I'm not going to give too much of the next five seasons away, suffice to say, now, at the end of season six, Liza is in a position where she may once and for all have to choose which team she's on.
It's an interesting show to discuss with your millennial colleagues. They're firmly on team Josh. I get that. I would want to date him if I was 26. He's cute, affectionate, loyal. I'm not sure about the tattoo thing, but that's the 52-year-old me talking. My colleague Amy Martin, who, when she's not busy filling the paper with interesting lifestyle stories, had this to say:
"Sure Josh is 14 years her junior but at the end of the day should it really matter? After all, Charles didn't seem to mind when he thought Liza was 14 years his junior? You can argue men mature slower than women, but then you would be ignoring the fact Josh was never a clueless 20-something, and Liza isn't someone to settle for someone who can't keep up with her intellectually. What this debate should actually come down to is who brings out the best Liza. It can be said Charles has more in common with Liza, but there is a certain sense of freedom, playfulness and excitement which comes out in Liza around Josh which I would argue does not come out in her around anyone else."
Oh dear Amy - watch me slip into condescending Gen X mode, with all due respect - how can you not see Charles is by far the best pick for Liza. They both are divorcees, with teenage children - did I mention Josh has a brand new baby?

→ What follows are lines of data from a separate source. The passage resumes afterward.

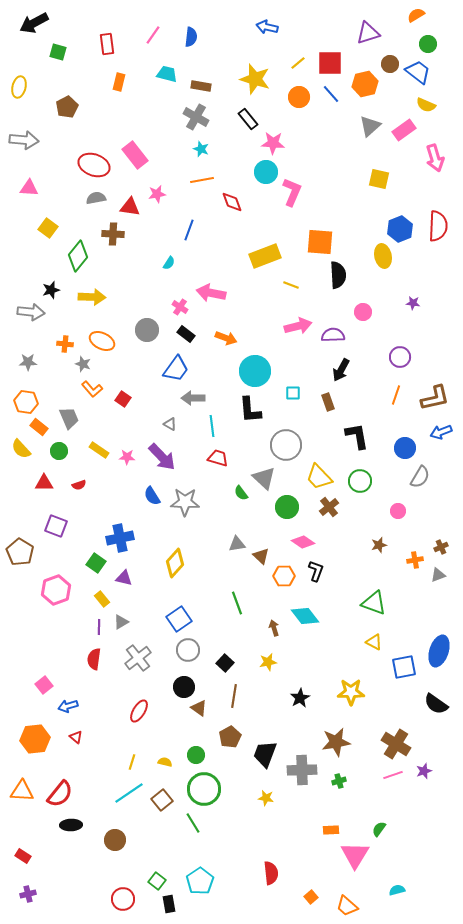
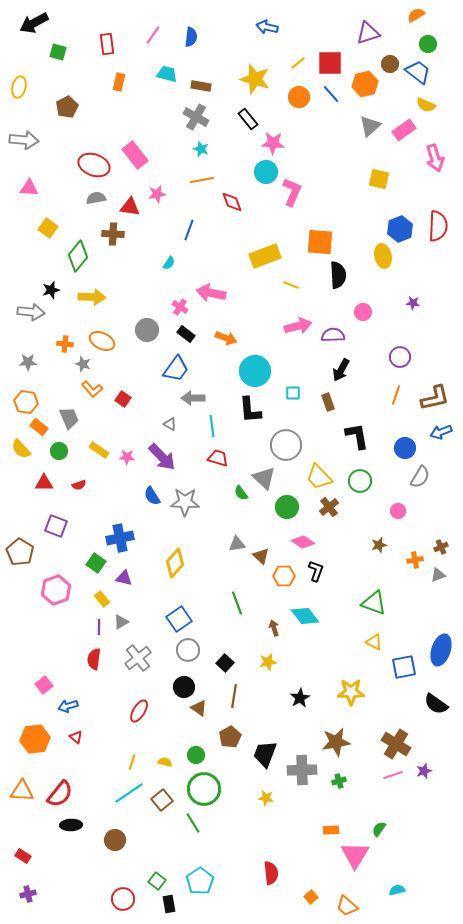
blue ellipse at (439, 651): moved 2 px right, 1 px up
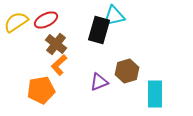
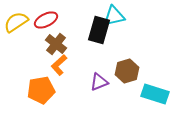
cyan rectangle: rotated 72 degrees counterclockwise
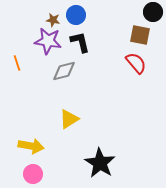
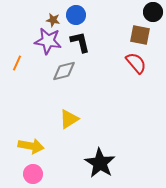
orange line: rotated 42 degrees clockwise
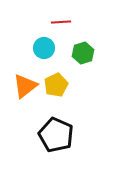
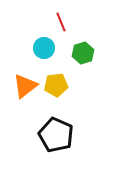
red line: rotated 72 degrees clockwise
yellow pentagon: rotated 20 degrees clockwise
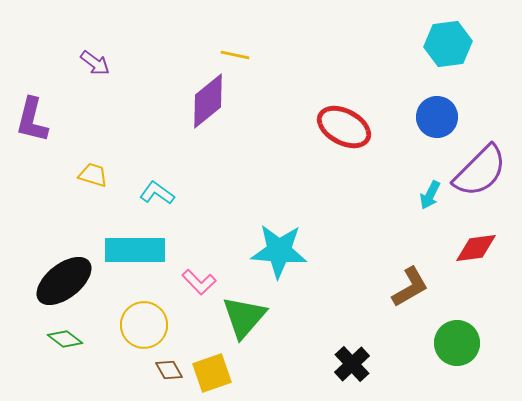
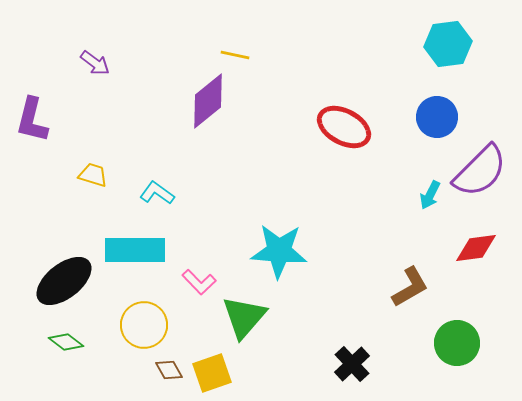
green diamond: moved 1 px right, 3 px down
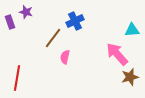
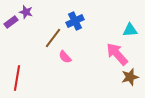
purple rectangle: moved 1 px right; rotated 72 degrees clockwise
cyan triangle: moved 2 px left
pink semicircle: rotated 56 degrees counterclockwise
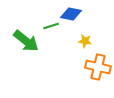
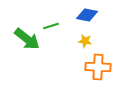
blue diamond: moved 16 px right, 1 px down
green arrow: moved 1 px right, 2 px up
orange cross: rotated 10 degrees counterclockwise
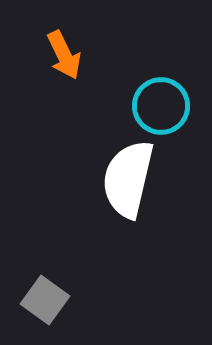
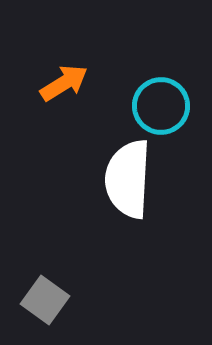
orange arrow: moved 28 px down; rotated 96 degrees counterclockwise
white semicircle: rotated 10 degrees counterclockwise
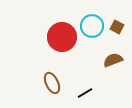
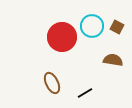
brown semicircle: rotated 30 degrees clockwise
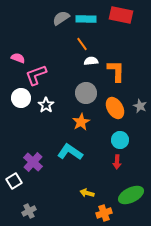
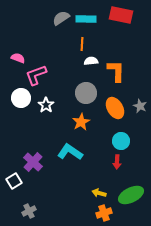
orange line: rotated 40 degrees clockwise
cyan circle: moved 1 px right, 1 px down
yellow arrow: moved 12 px right
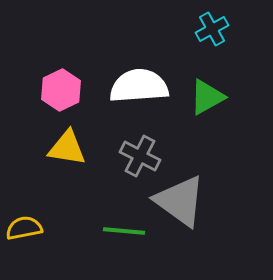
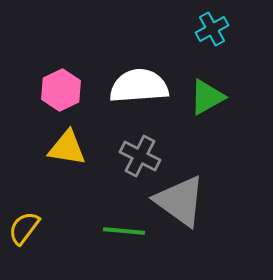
yellow semicircle: rotated 42 degrees counterclockwise
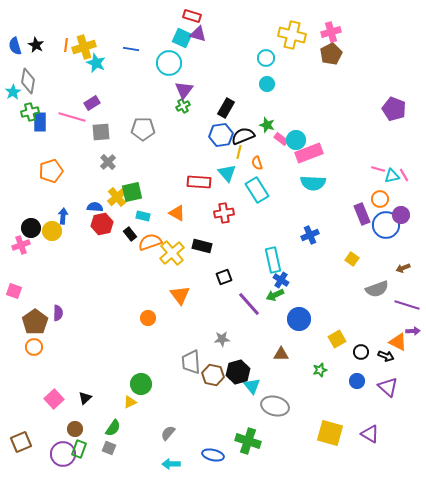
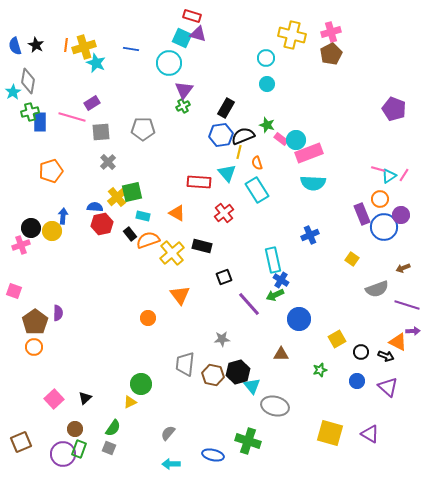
pink line at (404, 175): rotated 64 degrees clockwise
cyan triangle at (392, 176): moved 3 px left; rotated 21 degrees counterclockwise
red cross at (224, 213): rotated 30 degrees counterclockwise
blue circle at (386, 225): moved 2 px left, 2 px down
orange semicircle at (150, 242): moved 2 px left, 2 px up
gray trapezoid at (191, 362): moved 6 px left, 2 px down; rotated 10 degrees clockwise
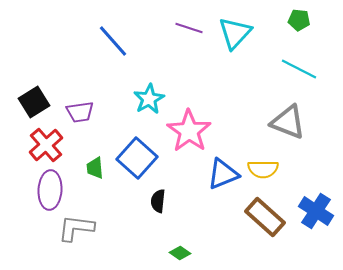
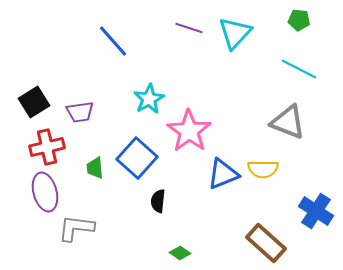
red cross: moved 1 px right, 2 px down; rotated 28 degrees clockwise
purple ellipse: moved 5 px left, 2 px down; rotated 18 degrees counterclockwise
brown rectangle: moved 1 px right, 26 px down
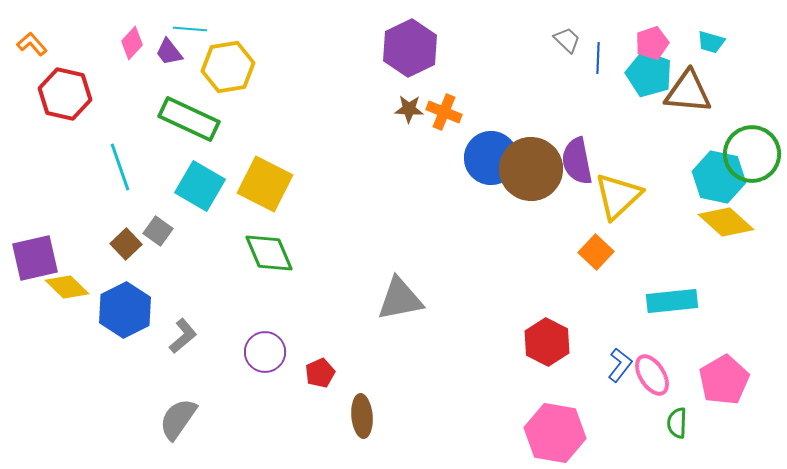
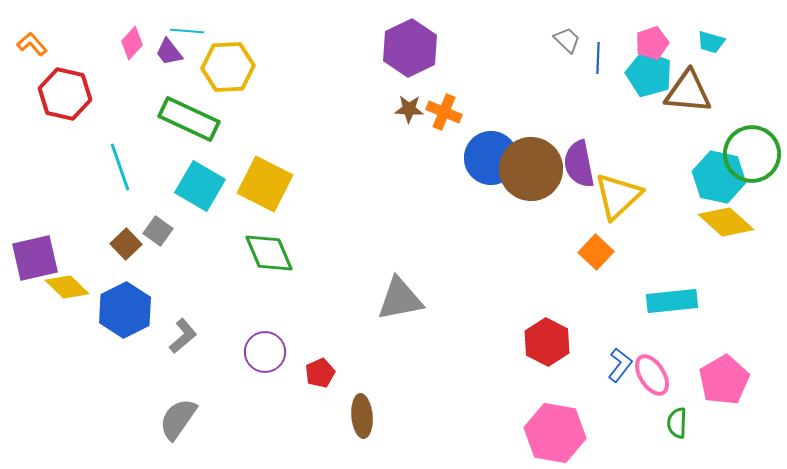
cyan line at (190, 29): moved 3 px left, 2 px down
yellow hexagon at (228, 67): rotated 6 degrees clockwise
purple semicircle at (577, 161): moved 2 px right, 3 px down
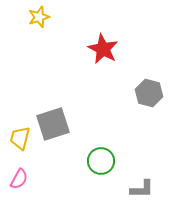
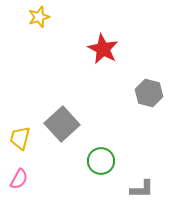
gray square: moved 9 px right; rotated 24 degrees counterclockwise
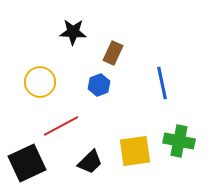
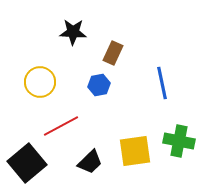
blue hexagon: rotated 10 degrees clockwise
black square: rotated 15 degrees counterclockwise
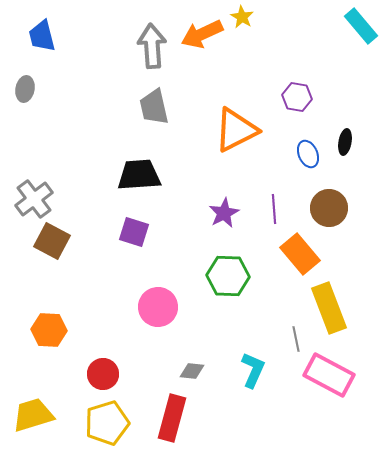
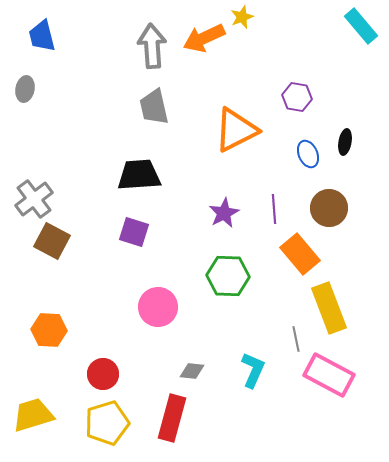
yellow star: rotated 20 degrees clockwise
orange arrow: moved 2 px right, 4 px down
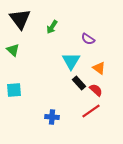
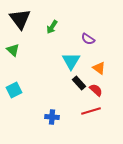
cyan square: rotated 21 degrees counterclockwise
red line: rotated 18 degrees clockwise
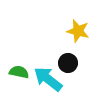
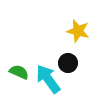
green semicircle: rotated 12 degrees clockwise
cyan arrow: rotated 16 degrees clockwise
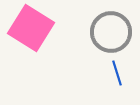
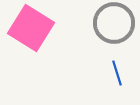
gray circle: moved 3 px right, 9 px up
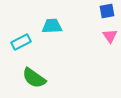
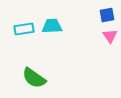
blue square: moved 4 px down
cyan rectangle: moved 3 px right, 13 px up; rotated 18 degrees clockwise
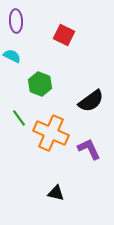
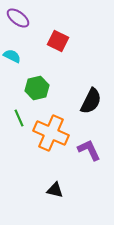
purple ellipse: moved 2 px right, 3 px up; rotated 50 degrees counterclockwise
red square: moved 6 px left, 6 px down
green hexagon: moved 3 px left, 4 px down; rotated 25 degrees clockwise
black semicircle: rotated 28 degrees counterclockwise
green line: rotated 12 degrees clockwise
purple L-shape: moved 1 px down
black triangle: moved 1 px left, 3 px up
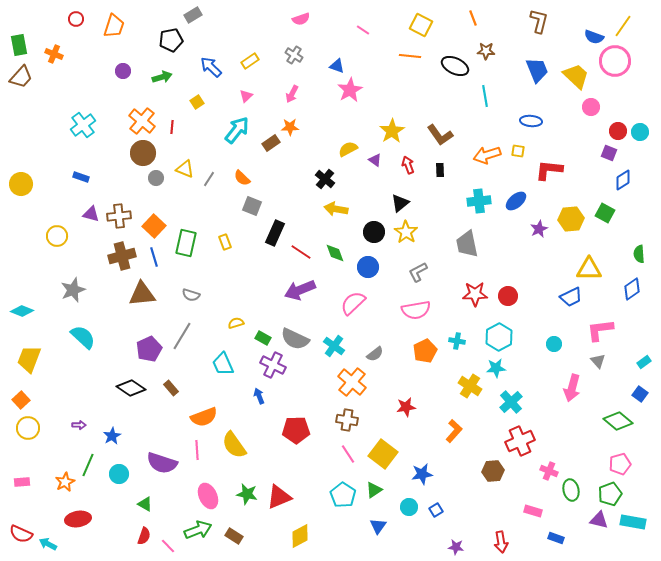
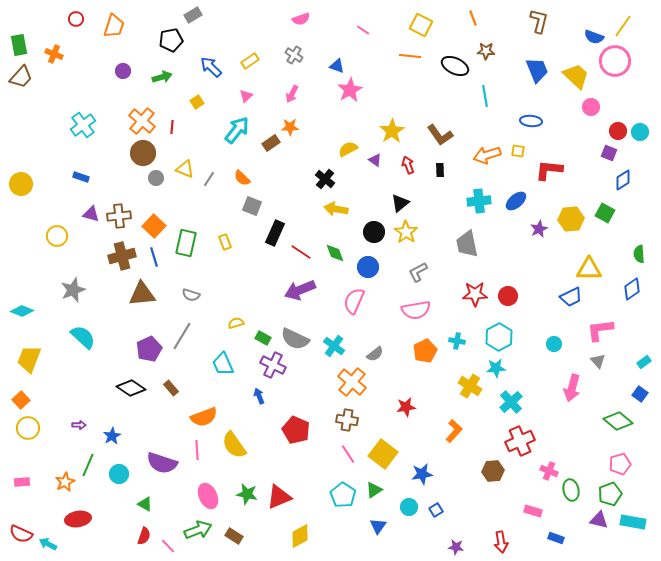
pink semicircle at (353, 303): moved 1 px right, 2 px up; rotated 24 degrees counterclockwise
red pentagon at (296, 430): rotated 24 degrees clockwise
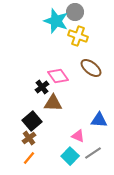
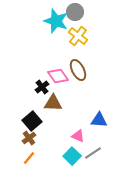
yellow cross: rotated 18 degrees clockwise
brown ellipse: moved 13 px left, 2 px down; rotated 25 degrees clockwise
cyan square: moved 2 px right
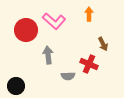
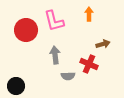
pink L-shape: rotated 35 degrees clockwise
brown arrow: rotated 80 degrees counterclockwise
gray arrow: moved 7 px right
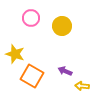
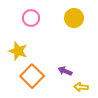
yellow circle: moved 12 px right, 8 px up
yellow star: moved 3 px right, 3 px up
orange square: rotated 15 degrees clockwise
yellow arrow: moved 1 px left, 1 px down
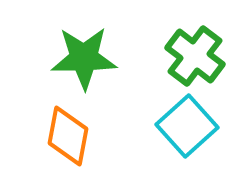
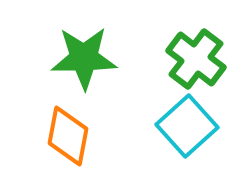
green cross: moved 1 px right, 3 px down
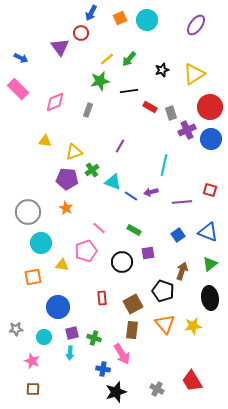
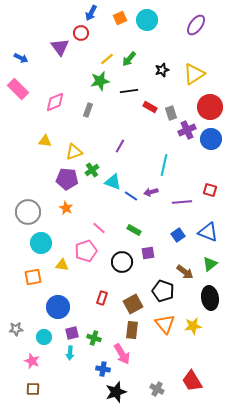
brown arrow at (182, 271): moved 3 px right, 1 px down; rotated 108 degrees clockwise
red rectangle at (102, 298): rotated 24 degrees clockwise
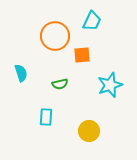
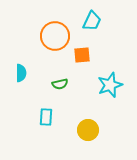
cyan semicircle: rotated 18 degrees clockwise
yellow circle: moved 1 px left, 1 px up
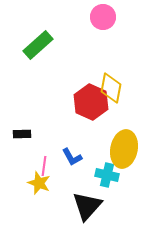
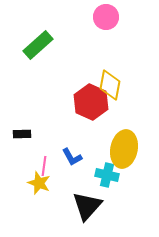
pink circle: moved 3 px right
yellow diamond: moved 1 px left, 3 px up
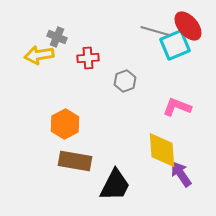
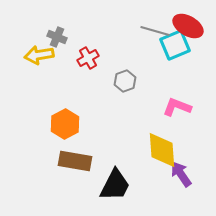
red ellipse: rotated 20 degrees counterclockwise
red cross: rotated 25 degrees counterclockwise
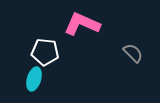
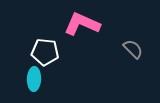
gray semicircle: moved 4 px up
cyan ellipse: rotated 15 degrees counterclockwise
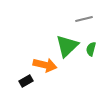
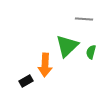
gray line: rotated 18 degrees clockwise
green semicircle: moved 3 px down
orange arrow: rotated 80 degrees clockwise
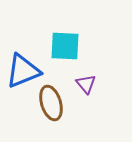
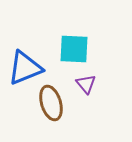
cyan square: moved 9 px right, 3 px down
blue triangle: moved 2 px right, 3 px up
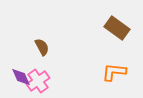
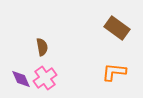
brown semicircle: rotated 18 degrees clockwise
purple diamond: moved 2 px down
pink cross: moved 7 px right, 3 px up
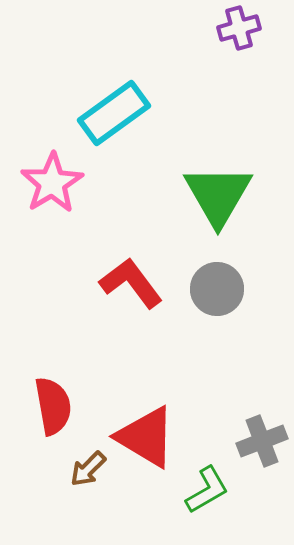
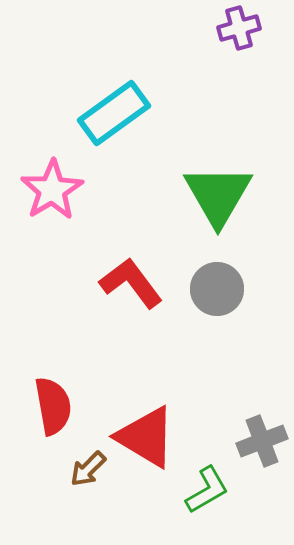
pink star: moved 7 px down
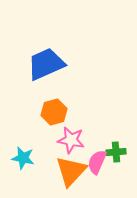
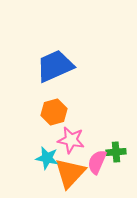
blue trapezoid: moved 9 px right, 2 px down
cyan star: moved 24 px right
orange triangle: moved 1 px left, 2 px down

Who wants to go through that again? - they're at an age where they don't really want to have roommates (although Debi Mazar, as Maggie, Liza's roommate is one of my favourite characters), they are grown-ups. Josh is lovely. But he's a puppy that still needs some house-training. Charles is a purebred. Sure, he might not jump on you, lick your face and try and hump your leg, but he's never going to poop on the carpet.
So I guess the whole point of this is, is there an age, younger or older, where you should choose the guy that seems right at the time, but you know, perhaps in the long run, he won't be the right one. Mr Right for Right Now.
Another of my favourite shows I've put Amy on to is Netflix's Workin' Moms, starring Catherine Reitman. it follows a group of women who meet in mothers' group when they all have new babies. Over the course of the next few years, they return to work, start new relationships, have more babies. It's confronting and funny and way too close to home. Watch it as soon as you can.
So, in the final episodes of season three, Reitman's character Kate has discovered her husband Nathan has been having an affair with her best friend's nanny. She leaves him, eventually meets a hot guy from work, after shagging the young office boy a few times, and is now at the point where she has to choose between going back to her philandering husband or hook up with the hot guy. Who is seriously hot.
It's ironic that in Workin' Moms I'm rooting (to use that coy north American term) for Kate to hook up with the hot guy, and leave her pathetic husband who could do nothing but complain how she paid him no attention. But in Younger I'm wanting Liza to make the sensible choice and be with Charles. He's solid, dependable, he likes books. And yes, he's pretty bloody hot too.
Who knows, as we negotiate relationships in all stages of our lives, who we should choose. We all remember those people who, as Amy said, bring out a sense of excitement in us, but can we, when we're older, not younger, take that risk? Mr Right is elusive but can we gamble on that Mr Right for Right Now? Perhaps we should.